# Unsure



## Vic2230 (10 mo ago)

To get a good look at things, I pulled the top cover off where my hydraulic pump is on my 9n. I then noticed a hole in the housing on the top right side. 
Is it possible that they manufactured it that way to get some oil to the rear drive components? Or do I have big problems?


----------



## ovrszd (12 mo ago)

Is that the ring gear we are seeing?

I'm not familiar with that model. My 3910 shares the rear axle fluid with the hydraulics.


----------



## Ford5610II (Jun 11, 2020)

The rear axle housing is your hydraulic reservoir on the 9N. The hole looks a little crude, but I think its supposed to be there. It is a little hard to get perspective from the pictures, however. 
Remember that at this time Ford was producing trucks and equipment with pieces that were still being hand forged.


----------



## Vic2230 (10 mo ago)

I appreciate the posts. It is a ring gear for what I believe is the rear axle. At first I was sure the gear ate a hole in the housing. But after thinking about it, there is no other way to get oil to that area. Sorry the pics are so bad.


----------



## ovrszd (12 mo ago)

Vic2230 said:


> I appreciate the posts.
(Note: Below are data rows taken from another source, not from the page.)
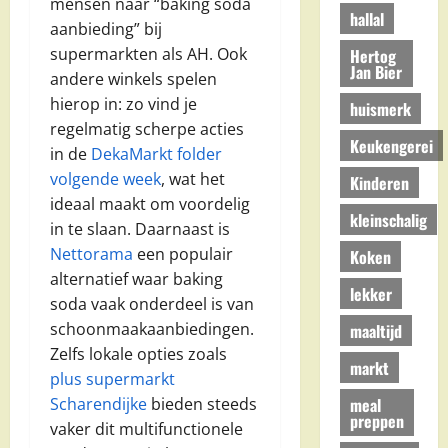
mensen naar “baking soda
hallal
aanbieding” bij
supermarkten als AH. Ook
Hertog
Jan Bier
andere winkels spelen
hierop in: zo vind je
huismerk
regelmatig scherpe acties
Keukengerei
in de
DekaMarkt folder
volgende week
, wat het
Kinderen
ideaal maakt om voordelig
kleinschalig
in te slaan. Daarnaast is
Nettorama
een populair
Koken
alternatief waar baking
lekker
soda vaak onderdeel is van
schoonmaakaanbiedingen.
maaltijd
Zelfs lokale opties zoals
markt
plus supermarkt
meal
Scharendijke
bieden steeds
preppen
vaker dit multifunctionele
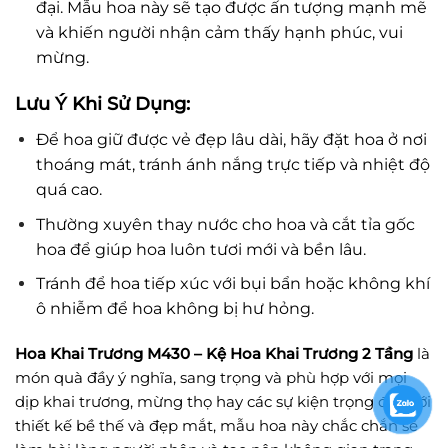
đại. Mẫu hoa này sẽ tạo được ấn tượng mạnh mẽ
và khiến người nhận cảm thấy hạnh phúc, vui
mừng.
Lưu Ý Khi Sử Dụng:
Để hoa giữ được vẻ đẹp lâu dài, hãy đặt hoa ở nơi
thoáng mát, tránh ánh nắng trực tiếp và nhiệt độ
quá cao.
Thường xuyên thay nước cho hoa và cắt tỉa gốc
hoa để giúp hoa luôn tươi mới và bền lâu.
Tránh để hoa tiếp xúc với bụi bẩn hoặc không khí
ô nhiễm để hoa không bị hư hỏng.
Hoa Khai Trương M430 – Kệ Hoa Khai Trương 2 Tầng
là
món quà đầy ý nghĩa, sang trọng và phù hợp với mọi
dịp khai trương, mừng thọ hay các sự kiện trọng đại. Với
thiết kế bề thế và đẹp mắt, mẫu hoa này chắc chắn sẽ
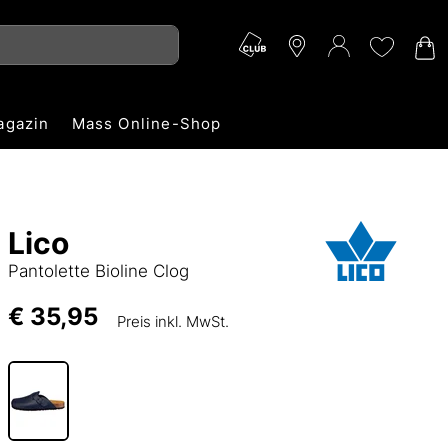
agazin
Mass Online-Shop
Lico
Pantolette Bioline Clog
€ 35,95
Preis inkl. MwSt.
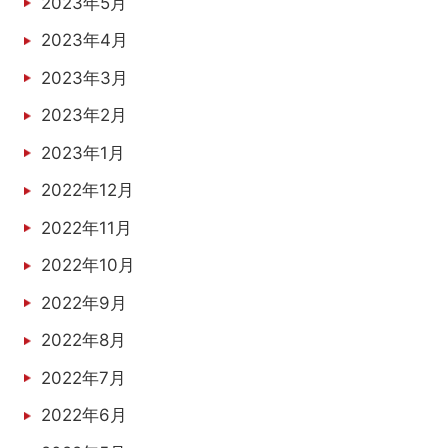
2023年5月
2023年4月
2023年3月
2023年2月
2023年1月
2022年12月
2022年11月
2022年10月
2022年9月
2022年8月
2022年7月
2022年6月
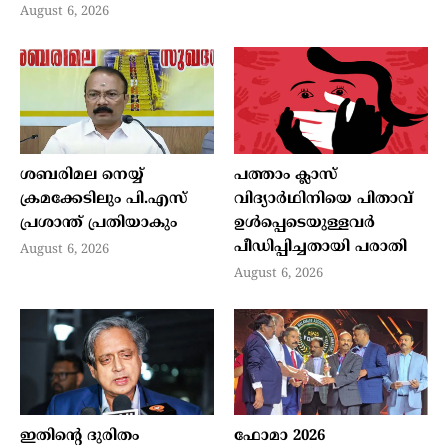
August 6, 2026
ശബരിമല നെയ്യ്
പത്താം ക്ലാസ്
ക്രമക്കേടിലും പി.എസ്
വിദ്യാര്‍ഥിനിയെ പിതാവ്
പ്രശാന്ത് പ്രതിയാകും
ഉള്‍പ്പെടെയുള്ളവര്‍
പീഡിപ്പിച്ചതായി പരാതി
August 6, 2026
August 6, 2026
ഇതിന്റെ ദുരിതം
ഫോമാ 2026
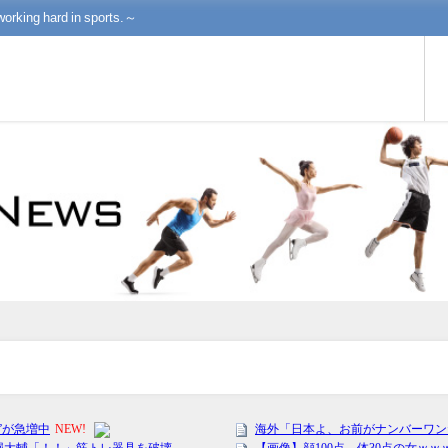
working hard in sports.～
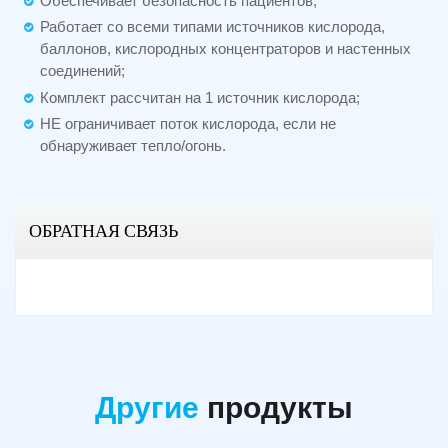
Обеспечивает безопасность пациентов;
Работает со всеми типами источников кислорода,
баллонов, кислородных концентраторов и настенных
соединений;
Комплект рассчитан на 1 источник кислорода;
НЕ ограничивает поток кислорода, если не
обнаруживает тепло/огонь.
ОБРАТНАЯ СВЯЗЬ
Другие
продукты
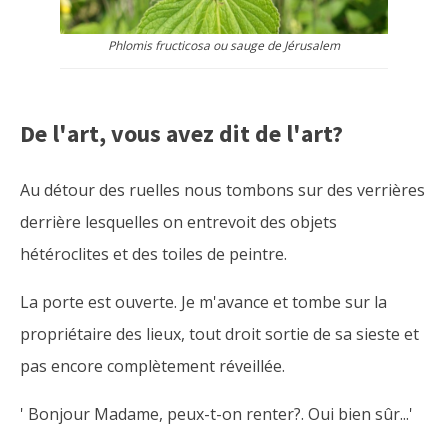
Phlomis fructicosa ou sauge de Jérusalem
De l'art, vous avez dit de l'art?
Au détour des ruelles nous tombons sur des verrières
derrière lesquelles on entrevoit des objets
hétéroclites et des toiles de peintre.
La porte est ouverte. Je m'avance et tombe sur la
propriétaire des lieux, tout droit sortie de sa sieste et
pas encore complètement réveillée.
' Bonjour Madame, peux-t-on renter?. Oui bien sûr...'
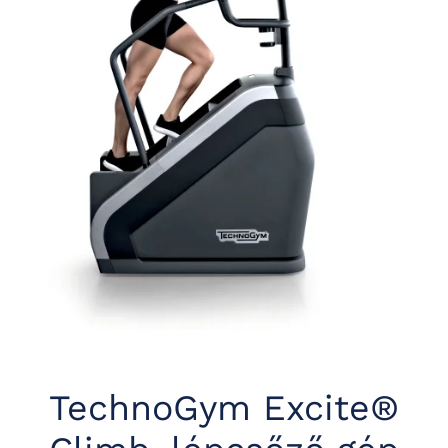
TechnoGym Excite®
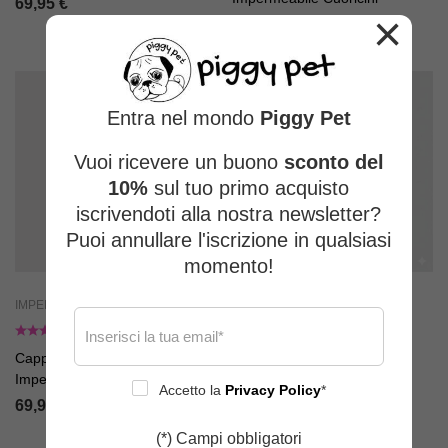
69,95
€
×
69,95
€
49,95
€
Entra nel mondo
Piggy Pet
Vuoi ricevere un buono
sconto del
10%
sul tuo primo acquisto
iscrivendoti alla nostra newsletter?
Puoi annullare l'iscrizione in qualsiasi
momento!
IMPERMEABILI E CAPPOTTINI
IMPERMEABILI E CAPPOTTINI
Cappottino Invernale
Cappottino Invernale
Impermeabile Pink Leopard
Impermeabile Dino
Accetto la
Privacy Policy
*
69,95
€
69,95
€
(*) Campi obbligatori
It is a ring gear for what I believe is the rear axle. At first I was sure the gear ate a hole in the housing. But after thinking about it, there is no other way to get oil to that area. Sorry the pics are so bad.


I was more shocked by how bad conditions are in there. Gonna take some serious cleaning and flushing to clean all the gunk off the case walls. Will be a great project!!!


----------



## pogobill (Jan 31, 2012)

If my memory serves me correctly, the hole is there to transfer oil from the diff to the tranny when going down hill when you need it, and will transfer oil back to the diff going up hill. keeps the oil level balanced out on the flats.


----------



## ovrszd (12 mo ago)

pogobill said:


> If my memory serves me correctly, the hole is there to transfer oil from the diff to the tranny when going down hill when you need it, and will transfer oil back to the diff going up hill. keeps the oil level balanced out on the flats.


I could see the use of that if the hole were lower. As is, it's at the top of the gearbox case and of little use in that regard.


----------



## pogobill (Jan 31, 2012)

ovrszd said:


> I could see the use of that if the hole were lower. As is, it's at the top of the gearbox case and of little use in that regard.


I certainly does look rough for an oil hole. It looks as though that gear behind the hole was a replacement for the gear that chewed the hole in the housing!?!


----------



## ovrszd (12 mo ago)

pogobill said:


> I certainly does look rough for an oil hole. It looks as though that gear behind the hole was a replacement for the gear that chewed the hole in the housing!?!


I thought about that. But as you mentioned things were done crudely back then. I've saw similar holes in other gearboxes.

I guess I still don't know the history of this tractor. As I mentioned, the inside of that gearbox is very contaminated. I might be tempted to jack up the rear tires and rotate that ring gear a complete revolution looking for damaged teeth....


----------